> _STUDY MATERIAL_:

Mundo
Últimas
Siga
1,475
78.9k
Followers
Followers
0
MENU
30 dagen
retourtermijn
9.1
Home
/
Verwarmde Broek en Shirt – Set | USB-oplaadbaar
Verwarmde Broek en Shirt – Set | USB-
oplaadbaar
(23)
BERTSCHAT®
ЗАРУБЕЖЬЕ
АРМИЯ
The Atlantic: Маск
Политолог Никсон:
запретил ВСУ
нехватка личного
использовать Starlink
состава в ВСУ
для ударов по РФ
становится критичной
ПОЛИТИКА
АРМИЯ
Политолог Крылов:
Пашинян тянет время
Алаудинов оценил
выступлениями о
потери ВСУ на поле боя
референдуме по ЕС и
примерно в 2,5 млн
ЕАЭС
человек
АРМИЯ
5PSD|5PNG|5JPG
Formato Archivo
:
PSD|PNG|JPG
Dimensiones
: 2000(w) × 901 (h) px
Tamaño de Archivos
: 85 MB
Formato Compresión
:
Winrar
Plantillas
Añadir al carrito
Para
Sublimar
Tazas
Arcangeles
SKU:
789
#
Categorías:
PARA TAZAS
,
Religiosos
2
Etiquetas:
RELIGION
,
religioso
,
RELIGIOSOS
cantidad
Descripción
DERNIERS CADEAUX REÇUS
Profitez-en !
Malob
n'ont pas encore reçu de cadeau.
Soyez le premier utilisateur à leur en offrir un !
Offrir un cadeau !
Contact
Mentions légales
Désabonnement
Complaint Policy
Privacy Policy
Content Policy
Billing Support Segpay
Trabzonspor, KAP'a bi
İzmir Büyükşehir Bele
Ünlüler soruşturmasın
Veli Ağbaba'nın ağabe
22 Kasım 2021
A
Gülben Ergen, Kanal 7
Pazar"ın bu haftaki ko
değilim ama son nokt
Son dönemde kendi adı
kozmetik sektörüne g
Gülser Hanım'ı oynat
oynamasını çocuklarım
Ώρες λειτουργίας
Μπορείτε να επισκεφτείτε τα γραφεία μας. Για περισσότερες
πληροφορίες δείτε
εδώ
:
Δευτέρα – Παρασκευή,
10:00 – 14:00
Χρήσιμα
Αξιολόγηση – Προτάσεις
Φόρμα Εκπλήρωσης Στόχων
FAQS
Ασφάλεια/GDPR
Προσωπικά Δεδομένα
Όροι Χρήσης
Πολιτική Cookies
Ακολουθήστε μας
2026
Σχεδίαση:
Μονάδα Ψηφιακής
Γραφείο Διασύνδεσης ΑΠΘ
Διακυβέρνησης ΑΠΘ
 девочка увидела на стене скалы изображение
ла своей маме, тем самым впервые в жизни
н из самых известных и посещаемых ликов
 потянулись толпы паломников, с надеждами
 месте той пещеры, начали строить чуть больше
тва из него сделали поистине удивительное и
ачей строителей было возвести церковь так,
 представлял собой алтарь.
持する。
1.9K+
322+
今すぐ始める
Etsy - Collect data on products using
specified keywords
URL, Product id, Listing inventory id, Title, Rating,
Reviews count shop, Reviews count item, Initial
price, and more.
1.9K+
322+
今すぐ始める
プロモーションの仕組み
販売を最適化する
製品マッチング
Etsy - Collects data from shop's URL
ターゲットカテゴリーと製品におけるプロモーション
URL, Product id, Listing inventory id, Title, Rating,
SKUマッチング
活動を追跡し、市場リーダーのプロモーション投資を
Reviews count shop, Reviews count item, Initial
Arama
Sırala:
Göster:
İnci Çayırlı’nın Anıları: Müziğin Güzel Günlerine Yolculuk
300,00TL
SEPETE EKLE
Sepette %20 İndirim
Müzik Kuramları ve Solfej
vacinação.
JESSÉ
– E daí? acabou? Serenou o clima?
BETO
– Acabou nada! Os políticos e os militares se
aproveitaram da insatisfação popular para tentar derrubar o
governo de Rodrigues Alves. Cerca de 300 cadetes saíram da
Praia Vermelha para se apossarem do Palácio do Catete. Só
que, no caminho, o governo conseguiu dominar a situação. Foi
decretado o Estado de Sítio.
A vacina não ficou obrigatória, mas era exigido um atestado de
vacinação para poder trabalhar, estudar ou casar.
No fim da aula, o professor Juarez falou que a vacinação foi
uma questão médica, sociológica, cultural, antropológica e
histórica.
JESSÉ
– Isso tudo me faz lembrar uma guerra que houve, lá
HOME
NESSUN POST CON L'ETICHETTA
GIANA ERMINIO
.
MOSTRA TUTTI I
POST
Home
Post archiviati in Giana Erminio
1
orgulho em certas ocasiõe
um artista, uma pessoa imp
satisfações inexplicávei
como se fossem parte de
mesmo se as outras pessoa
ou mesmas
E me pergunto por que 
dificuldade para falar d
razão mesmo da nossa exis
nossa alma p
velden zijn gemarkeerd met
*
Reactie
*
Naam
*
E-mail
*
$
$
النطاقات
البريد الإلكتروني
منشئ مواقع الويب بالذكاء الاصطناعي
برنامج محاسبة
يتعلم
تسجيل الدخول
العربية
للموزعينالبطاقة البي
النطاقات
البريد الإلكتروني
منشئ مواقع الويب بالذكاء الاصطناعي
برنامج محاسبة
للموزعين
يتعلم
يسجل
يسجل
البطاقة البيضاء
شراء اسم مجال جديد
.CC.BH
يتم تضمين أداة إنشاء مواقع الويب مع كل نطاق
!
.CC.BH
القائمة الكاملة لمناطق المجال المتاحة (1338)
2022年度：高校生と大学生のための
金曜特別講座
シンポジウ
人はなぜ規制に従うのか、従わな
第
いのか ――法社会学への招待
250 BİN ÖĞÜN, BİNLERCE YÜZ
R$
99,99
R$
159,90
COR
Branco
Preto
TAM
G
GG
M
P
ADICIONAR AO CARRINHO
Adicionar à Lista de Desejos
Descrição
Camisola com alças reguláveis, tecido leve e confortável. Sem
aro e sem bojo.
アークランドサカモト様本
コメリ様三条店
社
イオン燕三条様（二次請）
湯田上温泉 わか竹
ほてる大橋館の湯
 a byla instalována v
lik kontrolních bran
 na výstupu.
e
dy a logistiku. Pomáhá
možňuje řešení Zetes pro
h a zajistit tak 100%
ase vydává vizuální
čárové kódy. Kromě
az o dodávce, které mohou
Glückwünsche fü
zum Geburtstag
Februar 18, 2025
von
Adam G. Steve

> _WHAT IS EXPECTED_:
Every line in the records above that has "Broek" counts once. Give the total and nothing else.

> _EXERCISE RESULT_:
2